Sur le plan économique, je formule quatre propositions.
En premier lieu, il convient d'encourager les fabricants à concevoir des produits non stéréotypés, proposés dans des espaces de vente non stéréotypés. Plusieurs mesures entrent en jeu pour cela :
- supprimer la signalétique « filles » et « garçons » au profit de rubriques par spécialité et par âge, pour que chaque jouet puisse être investi par les deux sexes sans ségrégation de genre. Certaines enseignes font déjà cet effort ;
- mettre fin au code couleur rose-bleu (sur le modèle de la licence « Tim et Lou » chez « La Grande Récré », qui est orange, mauve et verte) et inviter les acteurs à investir une large palette de couleurs ;
- mettre en scène conjointement des garçons et des filles sur les boîtes de jouets, dans les catalogues, sites internet et publicités télévisées, quel que soit le jouet proposé, et porter une attention particulière aux postures des enfants, qui sont très souvent caricaturales ;
- féminiser et masculiniser les noms de métiers et d'activités, sur le modèle des offres d'emploi : « infirmier-infirmière ». En effet, un garçon peut difficilement s'investir dans un déguisement présenté comme un déguisement d'« infirmière ». Les stéréotypes passent par le langage et ce dernier peut favoriser l'identification et la projection comme l'empêcher ;
- demander aux enseignes distributrices d'informer leurs vendeurs sur la nécessité d'éviter d'orienter les clients en fonction du sexe de l'enfant, mais plutôt en fonction de ses goûts. Je me suis fait embaucher chez Toys?R?Us comme vendeuse pour étudier de l'intérieur ce magasin et je n'ai eu aucune formation en ce sens.
La mise en place de ces mesures pourrait être favorisée par le développement de cabinets de conseil oeuvrant pour l'égalité femmes-hommes, qui pourraient orienter fabricants et distributeurs vers la suppression des stéréotypes de genre. Cette action pourrait être conduite en partenariat avec les syndicats professionnels.
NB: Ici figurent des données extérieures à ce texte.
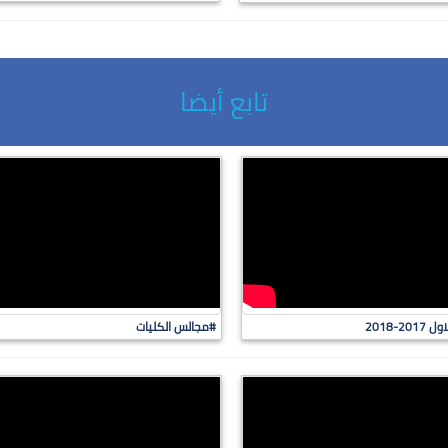
تابع أيضا
2018
#مجالس الكليات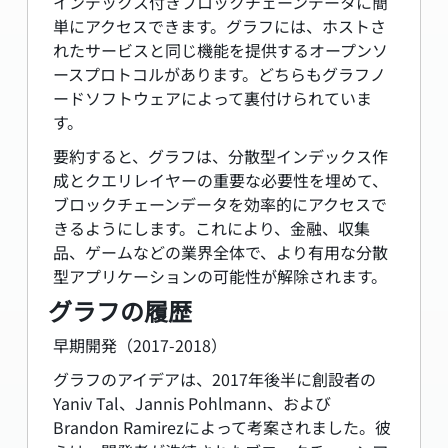
インデックス付きブロックチェーンデータに簡
単にアクセスできます。グラフには、ホストさ
れたサービスと同じ機能を提供するオープンソ
ースプロトコルがあります。どちらもグラフノ
ードソフトウェアによって裏付けられていま
す。
要約すると、グラフは、分散型インデックス作
成とクエリレイヤーの重要な必要性を埋めて、
ブロックチェーンデータを効率的にアクセスで
きるようにします。これにより、金融、収集
品、ゲームなどの業界全体で、より有用な分散
型アプリケーションの可能性が解除されます。
グラフの履歴
早期開発（2017-2018）
グラフのアイデアは、2017年後半に創設者の
Yaniv Tal、Jannis Pohlmann、および
Brandon Ramirezによって考案されました。彼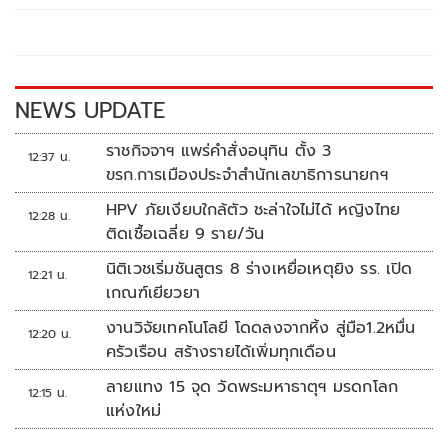
o
Li
o
n
k
k
NEWS UPDATE
ราชกิจจาฯ แพร่คำสั่งอนุทิน ตั้ง 3
12:37 น.
ขรก.การเมืองประจำสำนักเลขาธิการนายกฯ
HPV ภัยเงียบใกล้ตัว ชะล่าใจไม่ได้ หญิงไทย
12:28 น.
ติดเชื้อเฉลี่ย 9 ราย/วัน
นิติเวชเริ่มชันสูตร 8 ร่างเหยื่อเหตุยิง รร. เปิด
12:21 น.
เกณฑ์เยียวยา
งานวิจัยเทคโนโลยี โดดลงจากหิ้ง สู่มือ1.2หมื่น
12:20 น.
ครัวเรือน สร้างรายได้เพิ่มทุกเดือน
ลายแทง 15 จุด วัดพระมหาธาตุฯ มรดกโลก
12:15 น.
แห่งใหม่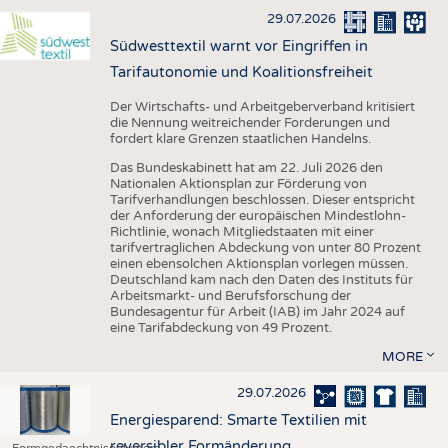
29.07.2026
Südwesttextil warnt vor Eingriffen in
Tarifautonomie und Koalitionsfreiheit
Der Wirtschafts- und Arbeitgeberverband kritisiert
die Nennung weitreichender Forderungen und
fordert klare Grenzen staatlichen Handelns.
Das Bundeskabinett hat am 22. Juli 2026 den
Nationalen Aktionsplan zur Förderung von
Tarifverhandlungen beschlossen. Dieser entspricht
der Anforderung der europäischen Mindestlohn-
Richtlinie, wonach Mitgliedstaaten mit einer
tarifvertraglichen Abdeckung von unter 80 Prozent
einen ebensolchen Aktionsplan vorlegen müssen.
Deutschland kam nach den Daten des Instituts für
Arbeitsmarkt- und Berufsforschung der
Bundesagentur für Arbeit (IAB) im Jahr 2024 auf
eine Tarifabdeckung von 49 Prozent.
MORE
29.07.2026
Energiesparend: Smarte Textilien mit
reversibler Formänderung
Formgedaechtnispolymere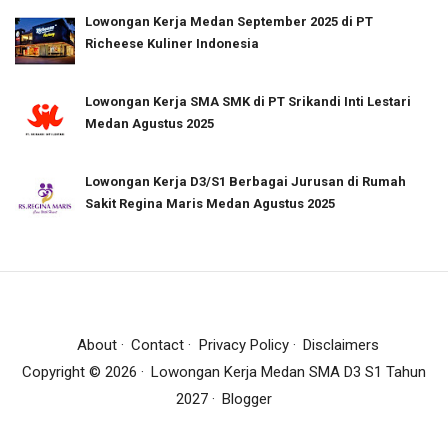
Lowongan Kerja Medan September 2025 di PT
Richeese Kuliner Indonesia
Lowongan Kerja SMA SMK di PT Srikandi Inti Lestari
Medan Agustus 2025
Lowongan Kerja D3/S1 Berbagai Jurusan di Rumah
Sakit Regina Maris Medan Agustus 2025
About
Contact
Privacy Policy
Disclaimers
Copyright ©
2026
Lowongan Kerja Medan SMA D3 S1 Tahun
2027
Blogger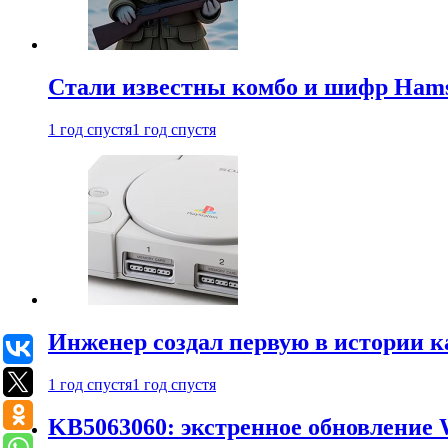
Стали известны комбо и шифр Hamst
1 год спустя
1 год спустя
Инженер создал первую в истории к
1 год спустя
1 год спустя
KB5063060: экстренное обновление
La deuxième proposition consiste à mettre en place une charte de bonnes pratiques auprès des fabricants et distributeurs pour limiter la segmentation marketing en fonction du sexe des enfants. Cette charte vaudrait pour les jouets, leurs boîtes, les catalogues, les publicités télévisées et les sites internet. La signature de cette charte engagerait les entreprises à suivre certains grands principes, dont la mise en oeuvre serait vérifiée, et leur permettrait d'obtenir un label qui pourrait prendre la forme d'un logo apposé sur leur catalogue, attestant que l'égalité entre les sexes fait partie de leurs préoccupations. En 2009, le catalogue « La Grande Récré » comportait notamment la charte du spécialiste en jeux et jouets : l'enseigne s'engageait à valoriser le jeu et le jouet qui favorise l'éveil, l'épanouissement de l'enfant et le développement de son imagination et de ses capacités intellectuelles, ainsi que son apprentissage à la vie en société. Cette charte s'est progressivement réduite, puis a disparu. Actuellement, les bonnes pratiques ont disparu des catalogues, pour des raisons inconnues.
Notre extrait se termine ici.